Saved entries
*****

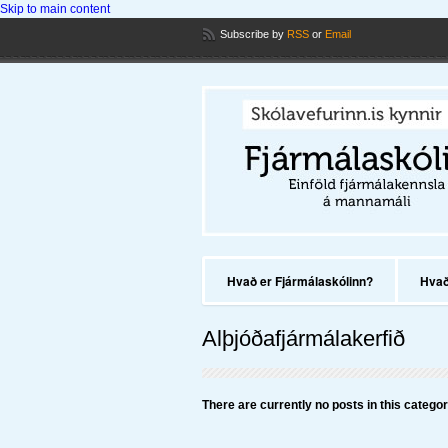
Skip to main content
Subscribe
by
RSS
or
Email
Hvað er Fjármálaskólinn?
Hvað 
Alþjóðafjármálakerfið
There are currently no posts in this categor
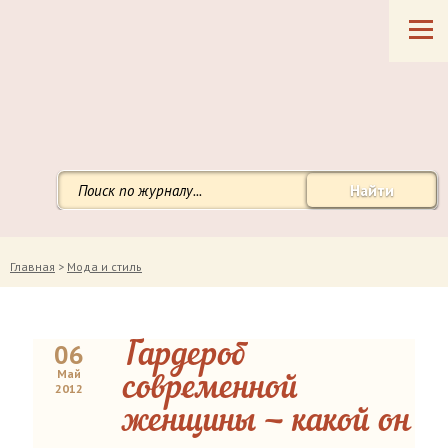
Найти
Главная
>
Мода и стиль
06
Гардероб
Май
современной
2012
женщины — какой он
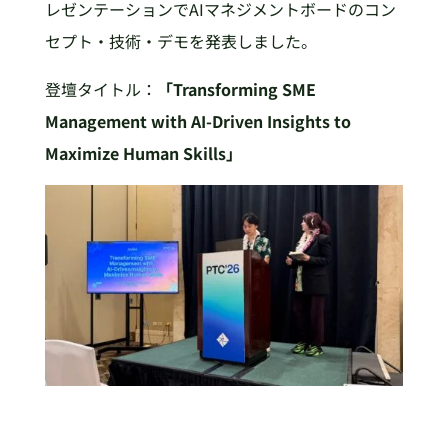
レゼンテーションでAIマネジメントボードのコン
セプト・技術・デモを発表しました。
登壇タイトル：
「Transforming SME
Management with AI-Driven Insights to
Maximize Human Skills」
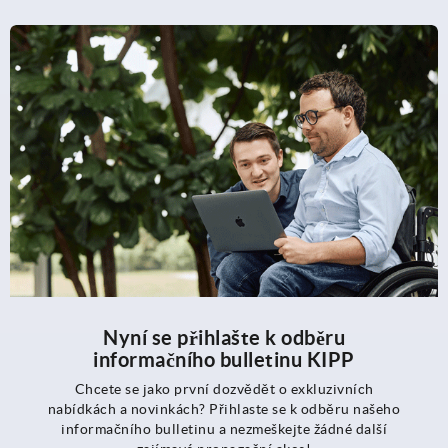
Nyní se přihlašte k odběru
informačního bulletinu KIPP
Chcete se jako první dozvědět o exkluzivních
nabídkách a novinkách? Přihlaste se k odběru našeho
informačního bulletinu a nezmeškejte žádné další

*****

#### HOW TO COMPLETE THIS TASK
All entries must be output exactly as they stand, and every picture must be left out.

#### OUTPUT
Skip to main content
Subscribe
by
RSS
or
Email
Hvað er Fjármálaskólinn?
Hvað 
Alþjóðafjármálakerfið
There are currently no posts in this categor
Найти
Главная
>
Мода и стиль
06
Гардероб
Май
современной
2012
женщины — какой он
レゼンテーションでAIマネジメントボードのコン
セプト・技術・デモを発表しました。
登壇タイトル：
「Transforming SME
Management with AI-Driven Insights to
Maximize Human Skills」
Nyní se přihlašte k odběru
informačního bulletinu KIPP
Chcete se jako první dozvědět o exkluzivních
nabídkách a novinkách? Přihlaste se k odběru našeho
informačního bulletinu a nezmeškejte žádné další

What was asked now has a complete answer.